(THE DATA)
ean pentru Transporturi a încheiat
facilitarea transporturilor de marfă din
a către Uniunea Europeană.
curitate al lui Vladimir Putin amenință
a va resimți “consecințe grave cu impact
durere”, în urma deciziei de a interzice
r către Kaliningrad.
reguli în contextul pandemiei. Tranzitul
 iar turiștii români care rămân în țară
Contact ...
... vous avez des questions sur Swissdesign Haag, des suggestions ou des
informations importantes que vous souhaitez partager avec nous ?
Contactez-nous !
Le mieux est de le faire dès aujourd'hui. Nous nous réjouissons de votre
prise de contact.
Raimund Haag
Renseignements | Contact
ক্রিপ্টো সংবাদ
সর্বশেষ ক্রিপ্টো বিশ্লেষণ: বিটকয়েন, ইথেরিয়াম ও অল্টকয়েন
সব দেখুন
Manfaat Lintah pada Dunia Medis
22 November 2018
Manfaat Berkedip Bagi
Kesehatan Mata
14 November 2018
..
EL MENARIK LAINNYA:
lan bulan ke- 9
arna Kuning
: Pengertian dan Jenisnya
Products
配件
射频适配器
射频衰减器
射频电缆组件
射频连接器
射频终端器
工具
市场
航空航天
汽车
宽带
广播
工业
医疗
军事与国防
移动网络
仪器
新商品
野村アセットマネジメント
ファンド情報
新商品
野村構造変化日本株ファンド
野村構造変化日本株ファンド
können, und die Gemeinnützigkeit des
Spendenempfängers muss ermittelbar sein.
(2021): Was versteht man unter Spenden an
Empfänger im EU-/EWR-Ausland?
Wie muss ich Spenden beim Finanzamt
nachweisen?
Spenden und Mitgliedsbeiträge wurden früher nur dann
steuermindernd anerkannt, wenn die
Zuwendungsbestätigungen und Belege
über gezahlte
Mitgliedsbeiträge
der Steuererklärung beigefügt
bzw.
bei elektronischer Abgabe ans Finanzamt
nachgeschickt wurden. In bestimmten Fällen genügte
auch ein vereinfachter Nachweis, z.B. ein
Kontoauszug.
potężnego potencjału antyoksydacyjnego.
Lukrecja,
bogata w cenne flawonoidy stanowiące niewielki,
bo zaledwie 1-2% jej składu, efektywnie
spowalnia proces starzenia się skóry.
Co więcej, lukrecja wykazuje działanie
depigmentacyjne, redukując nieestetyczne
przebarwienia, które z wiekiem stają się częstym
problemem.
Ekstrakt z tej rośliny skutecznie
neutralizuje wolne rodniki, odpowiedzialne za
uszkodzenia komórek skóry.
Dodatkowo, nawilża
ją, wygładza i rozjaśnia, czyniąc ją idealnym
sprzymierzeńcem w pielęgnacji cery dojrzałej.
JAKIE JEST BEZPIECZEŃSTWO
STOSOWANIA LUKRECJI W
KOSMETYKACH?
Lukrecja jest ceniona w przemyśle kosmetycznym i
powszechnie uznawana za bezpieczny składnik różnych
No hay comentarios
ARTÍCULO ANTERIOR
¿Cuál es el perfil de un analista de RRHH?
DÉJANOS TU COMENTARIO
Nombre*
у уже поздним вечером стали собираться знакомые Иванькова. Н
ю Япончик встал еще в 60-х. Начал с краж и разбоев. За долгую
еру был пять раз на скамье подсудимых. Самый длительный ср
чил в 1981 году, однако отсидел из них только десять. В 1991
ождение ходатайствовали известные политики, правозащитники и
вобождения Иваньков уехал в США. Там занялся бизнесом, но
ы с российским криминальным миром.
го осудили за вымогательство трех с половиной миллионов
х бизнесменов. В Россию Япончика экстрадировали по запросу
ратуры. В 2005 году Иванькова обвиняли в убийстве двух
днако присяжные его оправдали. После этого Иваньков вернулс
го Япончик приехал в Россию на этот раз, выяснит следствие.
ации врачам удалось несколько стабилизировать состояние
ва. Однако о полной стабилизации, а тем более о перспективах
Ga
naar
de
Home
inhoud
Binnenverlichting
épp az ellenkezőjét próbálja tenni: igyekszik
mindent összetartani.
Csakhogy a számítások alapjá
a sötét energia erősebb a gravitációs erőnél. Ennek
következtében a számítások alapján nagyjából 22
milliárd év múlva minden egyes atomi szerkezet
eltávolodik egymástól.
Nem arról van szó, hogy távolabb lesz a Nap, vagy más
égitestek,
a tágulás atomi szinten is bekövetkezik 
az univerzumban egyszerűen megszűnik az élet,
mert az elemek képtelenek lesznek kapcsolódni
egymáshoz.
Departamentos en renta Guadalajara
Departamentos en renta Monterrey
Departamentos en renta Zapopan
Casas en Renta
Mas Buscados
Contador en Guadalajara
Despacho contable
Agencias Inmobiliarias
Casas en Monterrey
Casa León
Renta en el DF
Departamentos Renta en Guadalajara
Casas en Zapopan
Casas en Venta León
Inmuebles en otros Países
(End THE DATA)
EXERCISE AIM → All lines above from the line with "Contactez-nous !" through the line with "22 November 2018", both included, are to be set down exactly, with nothing else.

ANSWER FOR THIS EXERCISE →
Contactez-nous !
Le mieux est de le faire dès aujourd'hui. Nous nous réjouissons de votre
prise de contact.
Raimund Haag
Renseignements | Contact
ক্রিপ্টো সংবাদ
সর্বশেষ ক্রিপ্টো বিশ্লেষণ: বিটকয়েন, ইথেরিয়াম ও অল্টকয়েন
সব দেখুন
Manfaat Lintah pada Dunia Medis
22 November 2018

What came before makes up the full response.